## Required work:
Among the entries below, find all lines that include "Inverter" and copy them.

══ Records shown

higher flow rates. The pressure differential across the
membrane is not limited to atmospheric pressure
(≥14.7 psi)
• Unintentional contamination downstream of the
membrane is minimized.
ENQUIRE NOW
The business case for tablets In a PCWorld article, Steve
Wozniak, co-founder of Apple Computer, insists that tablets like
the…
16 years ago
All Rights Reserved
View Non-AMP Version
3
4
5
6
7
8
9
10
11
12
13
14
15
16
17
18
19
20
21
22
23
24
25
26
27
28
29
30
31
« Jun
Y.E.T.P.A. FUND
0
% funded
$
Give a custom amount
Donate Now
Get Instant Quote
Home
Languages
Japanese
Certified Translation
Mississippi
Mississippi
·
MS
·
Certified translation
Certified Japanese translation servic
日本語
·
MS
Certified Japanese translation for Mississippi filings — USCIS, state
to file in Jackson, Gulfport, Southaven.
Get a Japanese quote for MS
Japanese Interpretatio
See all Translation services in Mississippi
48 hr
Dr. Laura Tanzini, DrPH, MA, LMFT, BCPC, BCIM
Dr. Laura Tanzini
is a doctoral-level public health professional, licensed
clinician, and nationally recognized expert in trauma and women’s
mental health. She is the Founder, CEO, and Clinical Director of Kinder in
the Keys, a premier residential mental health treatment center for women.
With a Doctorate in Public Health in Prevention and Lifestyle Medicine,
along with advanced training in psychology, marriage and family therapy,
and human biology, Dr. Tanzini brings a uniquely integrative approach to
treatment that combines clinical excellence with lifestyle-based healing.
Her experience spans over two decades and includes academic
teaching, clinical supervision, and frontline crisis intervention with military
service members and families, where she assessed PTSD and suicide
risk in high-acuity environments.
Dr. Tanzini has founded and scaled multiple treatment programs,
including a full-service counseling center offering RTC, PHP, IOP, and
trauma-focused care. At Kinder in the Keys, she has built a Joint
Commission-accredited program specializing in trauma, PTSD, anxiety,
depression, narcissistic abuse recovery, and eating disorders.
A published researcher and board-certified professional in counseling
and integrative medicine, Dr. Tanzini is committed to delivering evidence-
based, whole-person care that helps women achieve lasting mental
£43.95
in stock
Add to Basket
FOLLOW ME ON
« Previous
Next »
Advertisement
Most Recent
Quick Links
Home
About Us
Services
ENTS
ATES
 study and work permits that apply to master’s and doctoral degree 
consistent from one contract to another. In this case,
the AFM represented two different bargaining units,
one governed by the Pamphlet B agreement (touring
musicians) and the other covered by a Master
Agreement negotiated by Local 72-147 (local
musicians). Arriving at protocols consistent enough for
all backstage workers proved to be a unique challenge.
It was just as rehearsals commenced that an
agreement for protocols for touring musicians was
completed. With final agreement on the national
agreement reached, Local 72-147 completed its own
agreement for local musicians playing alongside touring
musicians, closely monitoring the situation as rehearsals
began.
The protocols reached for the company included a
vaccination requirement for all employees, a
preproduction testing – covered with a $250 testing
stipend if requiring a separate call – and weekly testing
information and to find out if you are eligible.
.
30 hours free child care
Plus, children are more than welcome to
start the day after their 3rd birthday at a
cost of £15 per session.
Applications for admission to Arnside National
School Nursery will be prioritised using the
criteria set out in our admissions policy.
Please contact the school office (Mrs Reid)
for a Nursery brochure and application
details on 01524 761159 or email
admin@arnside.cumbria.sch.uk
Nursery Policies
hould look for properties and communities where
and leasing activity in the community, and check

════
══ Records shown

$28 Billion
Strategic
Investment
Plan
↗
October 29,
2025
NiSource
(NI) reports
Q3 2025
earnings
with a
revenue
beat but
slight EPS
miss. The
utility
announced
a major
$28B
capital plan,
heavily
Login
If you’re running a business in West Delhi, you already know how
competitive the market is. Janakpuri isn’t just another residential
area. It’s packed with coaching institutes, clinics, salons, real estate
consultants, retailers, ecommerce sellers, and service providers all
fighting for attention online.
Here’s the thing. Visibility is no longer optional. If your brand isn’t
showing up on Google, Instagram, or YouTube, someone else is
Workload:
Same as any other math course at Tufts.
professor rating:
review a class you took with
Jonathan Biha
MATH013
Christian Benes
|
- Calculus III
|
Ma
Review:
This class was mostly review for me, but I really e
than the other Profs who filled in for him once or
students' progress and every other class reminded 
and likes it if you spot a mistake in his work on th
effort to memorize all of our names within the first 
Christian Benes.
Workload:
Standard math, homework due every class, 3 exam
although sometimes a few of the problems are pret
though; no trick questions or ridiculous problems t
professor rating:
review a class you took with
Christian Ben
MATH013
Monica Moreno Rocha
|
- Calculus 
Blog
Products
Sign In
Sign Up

════
══ Records shown

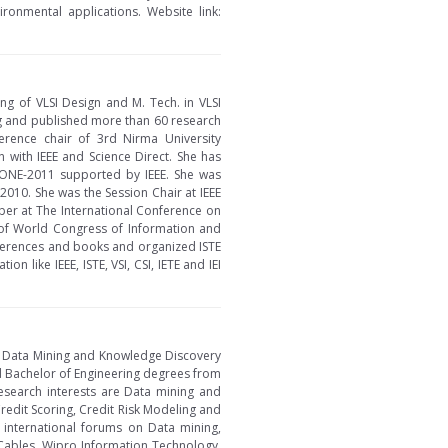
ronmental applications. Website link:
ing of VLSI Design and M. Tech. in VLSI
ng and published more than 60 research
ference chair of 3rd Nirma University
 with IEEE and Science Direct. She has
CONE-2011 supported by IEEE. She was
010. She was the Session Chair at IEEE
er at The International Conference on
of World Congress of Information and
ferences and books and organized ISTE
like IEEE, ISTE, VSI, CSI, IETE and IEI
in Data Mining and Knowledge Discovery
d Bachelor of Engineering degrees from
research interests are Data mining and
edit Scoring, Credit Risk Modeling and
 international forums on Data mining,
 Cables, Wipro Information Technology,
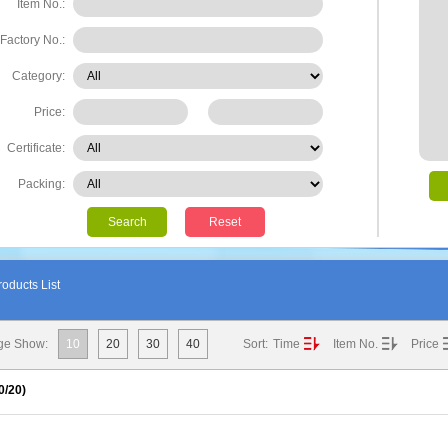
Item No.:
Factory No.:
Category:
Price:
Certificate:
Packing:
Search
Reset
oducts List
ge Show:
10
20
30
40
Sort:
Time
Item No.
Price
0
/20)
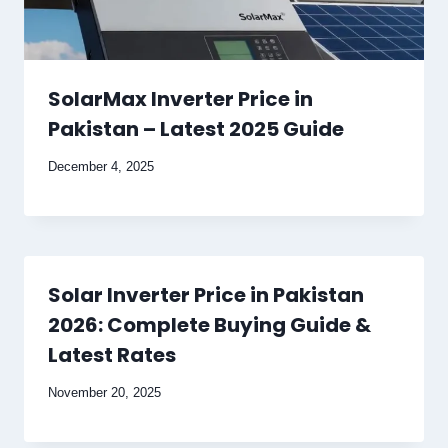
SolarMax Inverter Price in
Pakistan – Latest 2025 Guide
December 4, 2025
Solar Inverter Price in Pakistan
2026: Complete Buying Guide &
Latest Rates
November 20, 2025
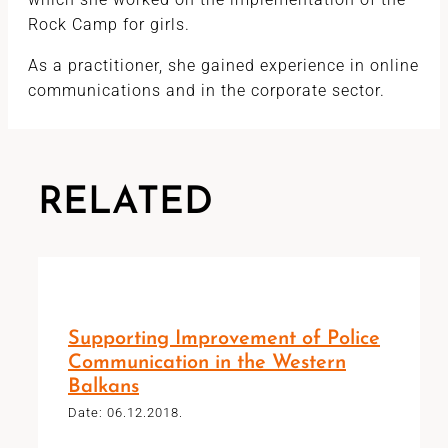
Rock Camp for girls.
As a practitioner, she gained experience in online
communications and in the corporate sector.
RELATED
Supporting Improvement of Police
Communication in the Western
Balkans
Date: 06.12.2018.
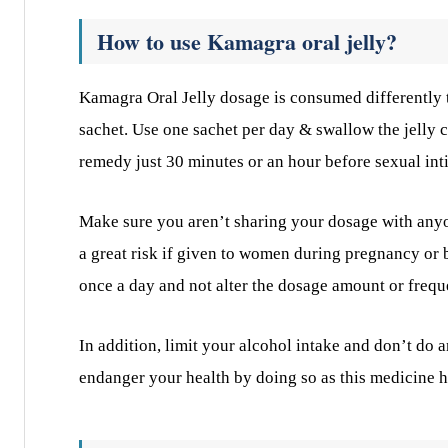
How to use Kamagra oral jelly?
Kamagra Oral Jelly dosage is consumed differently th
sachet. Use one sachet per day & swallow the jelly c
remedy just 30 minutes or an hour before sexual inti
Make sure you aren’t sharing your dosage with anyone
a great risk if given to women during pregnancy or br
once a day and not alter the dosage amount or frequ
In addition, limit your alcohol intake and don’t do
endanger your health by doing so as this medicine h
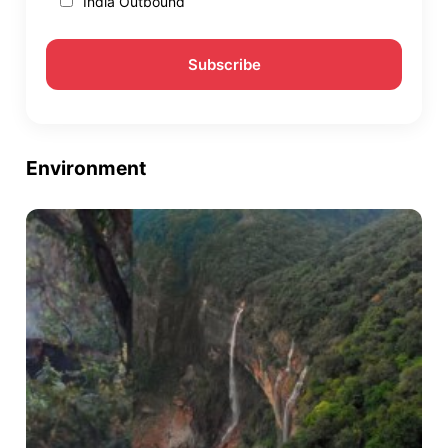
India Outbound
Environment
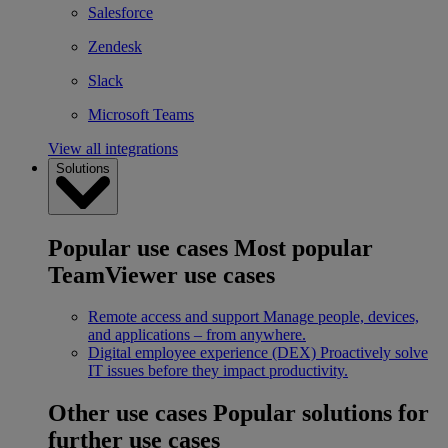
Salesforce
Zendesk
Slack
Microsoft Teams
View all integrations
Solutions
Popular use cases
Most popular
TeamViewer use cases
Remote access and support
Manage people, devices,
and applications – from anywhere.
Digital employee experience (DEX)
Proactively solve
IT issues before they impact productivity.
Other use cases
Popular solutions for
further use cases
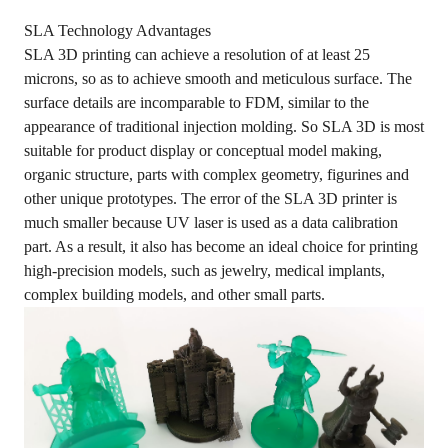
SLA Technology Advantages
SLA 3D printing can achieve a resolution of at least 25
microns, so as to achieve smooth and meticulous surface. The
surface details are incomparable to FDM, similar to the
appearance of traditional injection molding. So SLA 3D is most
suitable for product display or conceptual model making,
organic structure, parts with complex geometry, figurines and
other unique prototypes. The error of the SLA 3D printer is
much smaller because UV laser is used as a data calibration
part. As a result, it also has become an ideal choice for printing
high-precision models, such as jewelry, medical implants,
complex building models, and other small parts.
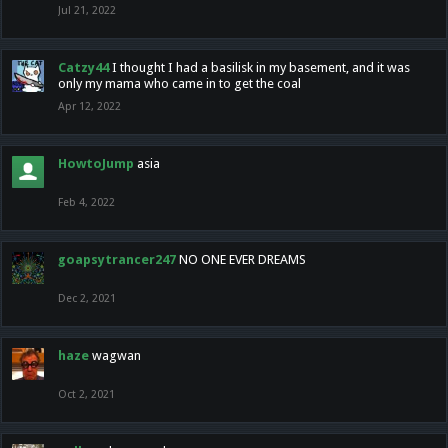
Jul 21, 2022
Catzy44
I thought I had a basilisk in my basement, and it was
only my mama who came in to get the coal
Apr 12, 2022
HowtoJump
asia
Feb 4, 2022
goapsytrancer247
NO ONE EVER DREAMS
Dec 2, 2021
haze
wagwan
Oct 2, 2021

════

## Result of this exercise:
SolarMax Inverter Price in
Solar Inverter Price in Pakistan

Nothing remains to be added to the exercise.